Extremely Public Displays of Privacy

Audiences are encouraged to stray outside the usual boundaries of theatre art in Extremely Public Displays of Privacy, a three-part performance experience from New Paradise Laboratories. The interactive cross-media, music and theatre piece begins online on September 2 as part of the Philadelphia Live Arts Festival, then travels through Center City Philadelphia and concludes with a live show as part of the Philly Fringe in September. It then continues to play through October 1.
Audiences will delve deeply into the evolving relationship between Fess Elliot – mother, schoolteacher and undiscovered singer/songwriter, and Beatrix Luff (Bea) – performance artist, “cool hunter,” and mysterious entrepreneur – as they meet online. First, Bea sweeps Fess off her feet and into a surreal game of escalating public dares; then Fess begins to question who Bea really is and just how public she wants her life to be.
The boundary-crossing, award-winning director Whit MacLaughlin tempts the adventurous theatregoer to engage with the work in new ways by merging the virtual and real worlds through the three very different acts. “Act 1 begins in the Internet,” says MacLaughlin. “Then Acts 2 and 3 get you up and out of your chair – keyboard-tapping fingers go on holiday – and you investigate the physical world as you might the digital world.
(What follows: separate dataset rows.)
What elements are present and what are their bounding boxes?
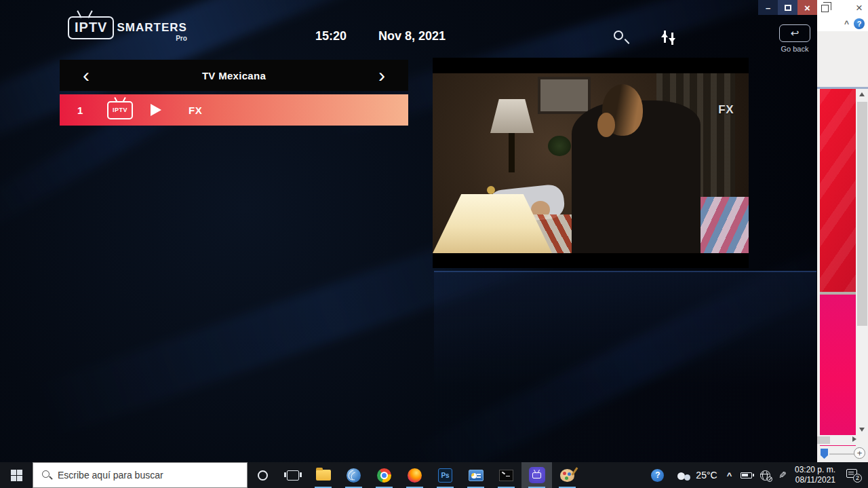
windows-logo-icon [11, 470, 22, 481]
photoshop-button[interactable]: Ps [430, 462, 460, 488]
weather-widget[interactable]: 25°C [676, 470, 717, 481]
tray-date: 08/11/2021 [795, 475, 835, 485]
photoshop-icon: Ps [438, 468, 452, 483]
paint-ribbon: ^ ? [817, 18, 868, 31]
terminal-icon [499, 470, 513, 481]
close-button[interactable]: × [797, 0, 817, 15]
system-app-icon [469, 470, 484, 481]
tv-logo-icon: IPTV [68, 16, 114, 39]
paint-titlebar: × [817, 0, 868, 18]
chrome-button[interactable] [369, 462, 399, 488]
brand-iptv-text: IPTV [75, 20, 107, 35]
brand-pro-text: Pro [176, 35, 187, 42]
globe-app-button[interactable] [338, 462, 369, 488]
horizontal-scroll-thumb[interactable] [817, 436, 830, 444]
cloud-icon [676, 471, 691, 480]
iptv-smarters-button[interactable] [521, 462, 552, 488]
maximize-icon [785, 5, 791, 11]
terminal-button[interactable] [491, 462, 521, 488]
taskbar-search[interactable] [33, 462, 248, 488]
search-icon [41, 470, 52, 481]
paint-icon [560, 469, 574, 482]
chrome-icon [377, 468, 391, 483]
collapse-ribbon-icon[interactable]: ^ [844, 19, 849, 29]
cortana-button[interactable] [248, 462, 277, 488]
channel-logo-icon: IPTV [107, 101, 133, 119]
back-arrow-icon: ↩ [779, 24, 810, 42]
battery-icon[interactable] [741, 472, 752, 478]
task-view-button[interactable] [277, 462, 308, 488]
temperature-text: 25°C [696, 470, 717, 481]
desktop-screen: – × IPTV SMARTERS Pro 15:20 Nov 8, 2021 [0, 0, 868, 488]
restore-icon[interactable] [821, 5, 829, 12]
next-category-icon[interactable]: › [378, 62, 385, 89]
clock-time: 15:20 [315, 29, 347, 43]
firefox-button[interactable] [399, 462, 430, 488]
clock-date: Nov 8, 2021 [378, 29, 446, 43]
paint-canvas-pink [820, 295, 856, 447]
scene-plant [548, 136, 571, 156]
iptv-smarters-window: – × IPTV SMARTERS Pro 15:20 Nov 8, 2021 [0, 0, 817, 462]
go-back-label: Go back [778, 45, 812, 53]
zoom-slider[interactable] [821, 449, 828, 459]
globe-app-icon [347, 468, 361, 483]
get-help-icon[interactable]: ? [651, 469, 664, 482]
horizontal-scrollbar[interactable] [817, 435, 856, 445]
taskbar-clock[interactable]: 03:20 p. m. 08/11/2021 [795, 465, 835, 485]
notification-badge: 2 [853, 474, 862, 483]
app-logo: IPTV SMARTERS Pro [68, 16, 187, 42]
search-icon[interactable] [612, 29, 631, 48]
minimize-button[interactable]: – [758, 0, 778, 15]
category-title: TV Mexicana [202, 70, 266, 81]
hidden-icons-chevron[interactable]: ^ [727, 470, 732, 481]
sort-icon[interactable] [661, 29, 679, 48]
prev-category-icon[interactable]: ‹ [83, 62, 90, 89]
vertical-scroll-thumb[interactable] [857, 102, 867, 326]
channel-watermark: FX [718, 103, 734, 117]
folder-icon [316, 470, 331, 481]
pen-icon[interactable]: ✎ [778, 470, 787, 481]
paint-canvas-red [820, 89, 856, 292]
maximize-button[interactable] [778, 0, 797, 15]
channel-name: FX [189, 105, 202, 116]
help-icon[interactable]: ? [854, 18, 865, 29]
paint-statusbar: + [817, 446, 868, 462]
network-icon[interactable] [760, 470, 770, 481]
scroll-down-icon[interactable] [856, 424, 868, 435]
system-tray: ? 25°C ^ ✎ 03:20 p. m. 08/11/2021 2 [651, 462, 868, 488]
start-button[interactable] [0, 462, 33, 488]
scene-picture-frame [538, 77, 591, 114]
firefox-icon [408, 468, 422, 483]
system-app-button[interactable] [460, 462, 491, 488]
scene-quilt [700, 197, 749, 253]
paint-window: × ^ ? + [817, 0, 868, 462]
iptv-app-icon [529, 467, 545, 483]
paint-close-button[interactable]: × [856, 1, 863, 15]
go-back-button[interactable]: ↩ Go back [778, 24, 812, 53]
epg-panel [434, 271, 816, 462]
action-center-button[interactable]: 2 [846, 469, 860, 481]
paint-button[interactable] [552, 462, 583, 488]
brand-smarters-text: SMARTERS [117, 21, 186, 35]
video-player[interactable]: FX [433, 58, 749, 268]
category-header: ‹ TV Mexicana › [60, 60, 408, 91]
vertical-scrollbar[interactable] [856, 89, 868, 435]
zoom-in-button[interactable]: + [854, 447, 865, 459]
cortana-icon [258, 470, 268, 481]
taskbar: Ps ? 25°C ^ ✎ 03:20 p. m. 08/11/2021 2 [0, 462, 868, 488]
play-icon [151, 104, 161, 116]
video-frame: FX [433, 73, 749, 253]
channel-logo-text: IPTV [113, 107, 127, 113]
scene-background-lamp [490, 99, 534, 133]
task-view-icon [287, 470, 299, 481]
tray-time: 03:20 p. m. [795, 465, 835, 475]
scroll-up-icon[interactable] [856, 89, 868, 100]
channel-row[interactable]: 1 IPTV FX [60, 94, 408, 126]
file-explorer-button[interactable] [308, 462, 338, 488]
app-titlebar: – × [0, 0, 817, 15]
channel-number: 1 [77, 105, 92, 116]
taskbar-search-input[interactable] [58, 470, 247, 481]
We’re aggressively exploring the web as a performance space,” he continues. “Can the web be a place where art happens, not just where you find out about it? We are making a piece not about the Internet – but inside the Internet. “
New Paradise Laboratories began to explore the world of online relationships and social media in the groundbreaking 2009 Live Arts Festival show, Fatebook, in which 13 young actors assumed fictional identities and formed relationships on Facebook, culminating in a live show. Other Live Arts Festival shows include FREEDOM CLUB (2010), BATCH: An American Bachelor/ette Party Spectacle (2007) and Planetary Enzyme Blues (2005). Philadelphia Magazine has called NPL’s work “completely original… funny, and, most importantly, wildly entertaining.”